Is Additionality More Important than Comparability?
It is commonly assumed that we read company reports to compare one company against another, but does this notion stand up to scrutiny?
The comparability assumption undoubtedly has some truth, especially when two or more companies have analogous business models and can be evaluated using similar benchmarks. Potential employees, advocates, and investors (especially active rather than passive investors) all have good reasons to compare company risks and opportunities and assess which company has the most effective strategy. This assumption is typically accompanied by the premise that we should develop more standardized metrics and disclosure requirements to improve like-for-like comparisons.
However, this focus on comparability can lead us to overlook another important reason for reading company reports: additionality. In other words, understanding the collective whole of company reports—i.e., what a compilation of reports tells us in combination—may be as or more important than comparing companies against each other.
The recent publication of systemic risk assessment reports by the world’s largest social media companies (as required by the EU Digital Services Act) provides a helpful test case. The purpose of these reports was to better understand systemic risks in the EU arising from the operations of social media companies, such as risks to human rights, civic discourse, and public health. While the term “systemic risk” was not defined by the EU, it is commonly taken to imply that a failure in one part of a system can cascade and cause damage elsewhere in a system and that broader societal harm may result.

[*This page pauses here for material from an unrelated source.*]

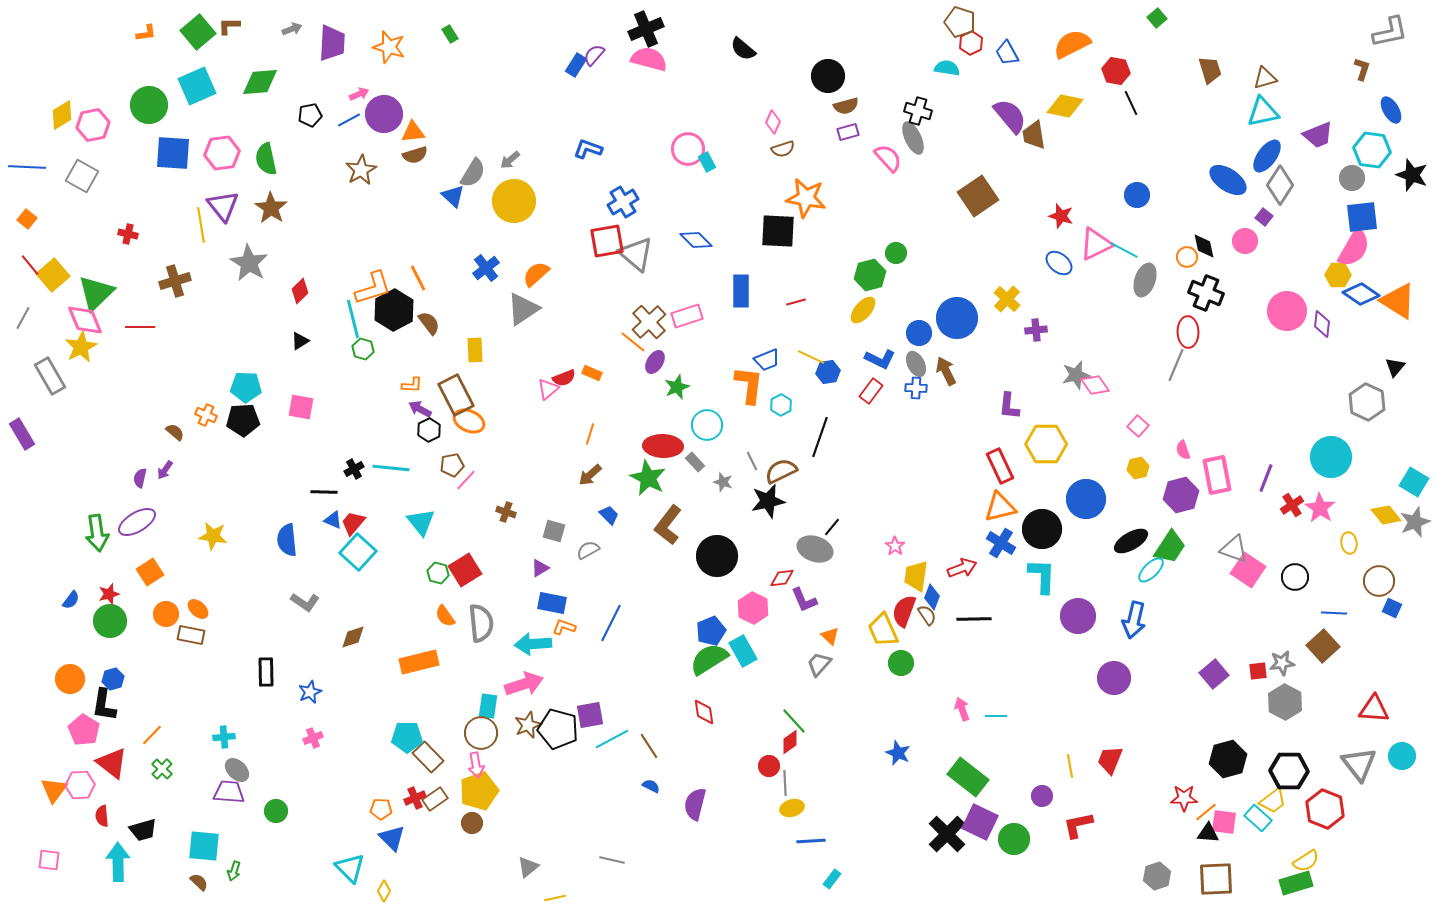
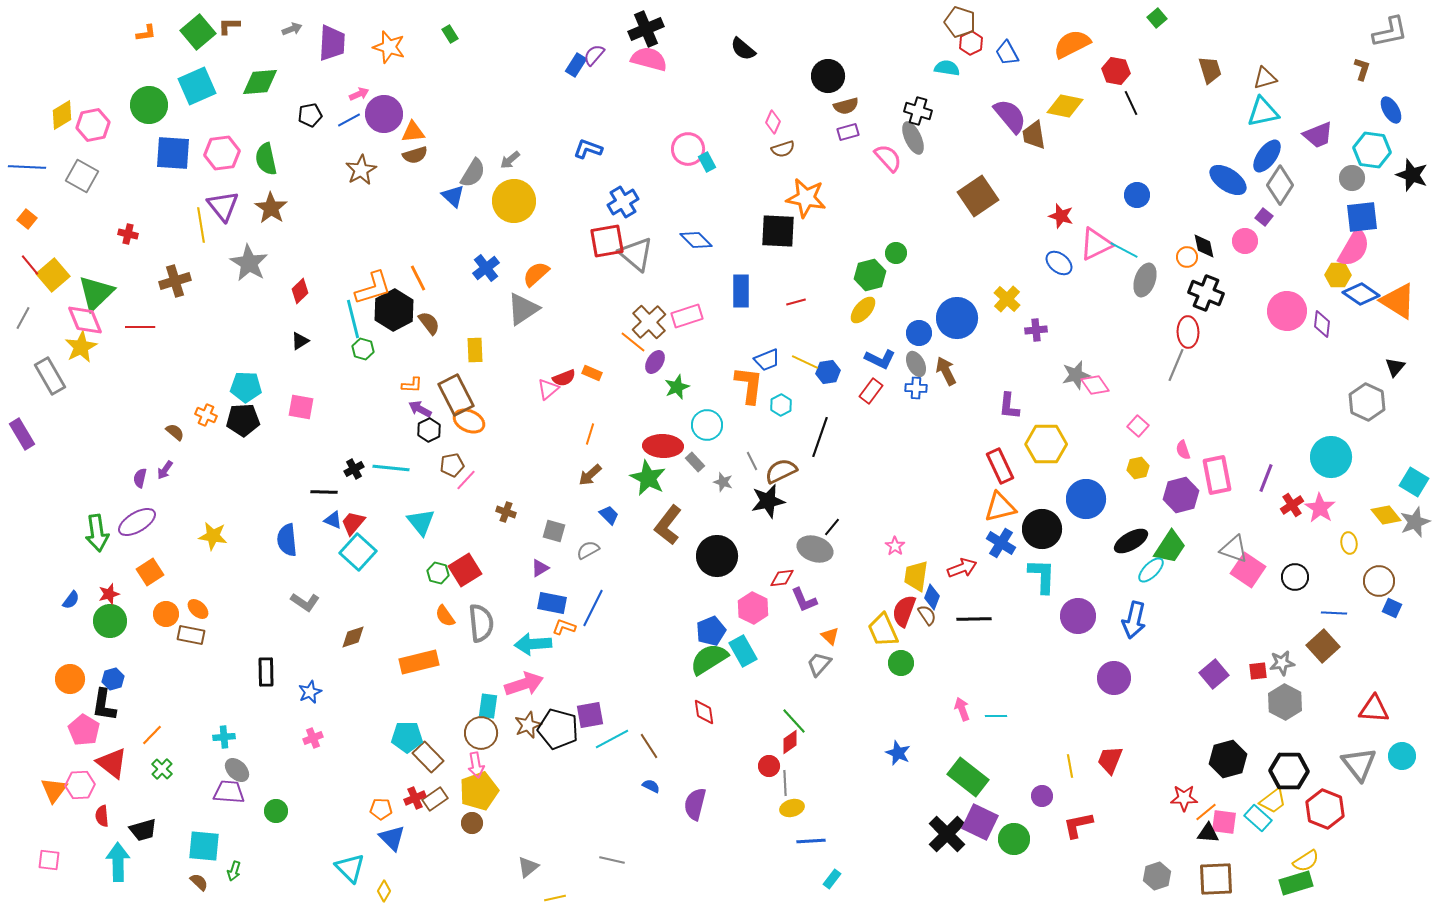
yellow line at (811, 357): moved 6 px left, 5 px down
blue line at (611, 623): moved 18 px left, 15 px up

In this context, report readers likely gained as much from considering what the reports told us about overall social media risk in the EU as they did from directly benchmarking companies against each other. The most interesting analysis was to understand how risks arise from social media platforms in combination, such as the respective roles of search, app stores, and user-generated content services in spreading and addressing hate speech, misinformation, and terrorist content. We read the reports to understand each company's leverage to address these risks and how the different social media platforms interact—not just to compare them against each other.
In other words, the most helpful task was not to compare companies A, B, and C (or X) and ask, “Who did it best?” but to consider the combined risks of A, B, and C and ask, “What do they add up to?” It was about additionality, not just comparability.
Additionality is not a free-for-all and, like comparability, requires standardization. Companies should apply the same principles, standards, and methods for selecting and presenting information and ensuring information quality and integrity. Common report structures, taxonomies, and reference points also help readers. However, the importance of additionality does raise the question of whether efforts to achieve perfectly comparable metrics and disclosures may have diminishing returns—perhaps we should spend more time reflecting on the combination of information we desire, even if it is not directly comparable.
Direct comparability is essential for some topics, especially those that lend themselves to standardized measurements, like greenhouse gas emissions, diversity, and privacy breaches. However, many other issues do not lend themselves to standardized measurements, and in these cases, differentiation in how companies report can be more instructive than their similarities.
It is also important to remember that many report users have a stake in systemwide impacts rather than whether one company outperforms another on industry benchmarks. For example, investors with stakes across the whole economy (i.e., most passive funds and index trackers) cannot diversify away from climate risk and are only successful if every company plays its part in combination. A company may “improve” its climate resilience by selling its fossil fuel subsidiary, but the investor gains nothing if they also own the buyer's shares—and even if they don’t also own the buyer’s shares, the fossil fuel subsidiary still increases climate risk for the remainder of their portfolio. Similarly, in my systemic risk assessment example, one company’s excellent work to remove terrorist content can be undermined if that content is easily cross-posted from a more negligent platform.
The faulty complaint that we can't compare apples to oranges perfectly illustrates the dominance of comparability over additionality in our narrative about company reports.
My problem with this complaint has always been that we can compare apples and oranges. Both are edible fruits, but one is orange while the other is green or red. Both are good sources of vitamins and fiber, but apples are higher in fiber, and oranges are higher in vitamin C. We can bite an apple, but an orange must be peeled or cut.
However, I have realized that the underlying question about comparing apples and oranges is wrong, not just the answer. We shouldn’t just be interested in comparing apples and oranges but also consider how they combine with other fruits to form an overall fruit salad and what impact different combinations of fruits have on our dietary health and taste buds. We eat the whole fruit salad, not just parts of it. The same is true with risk.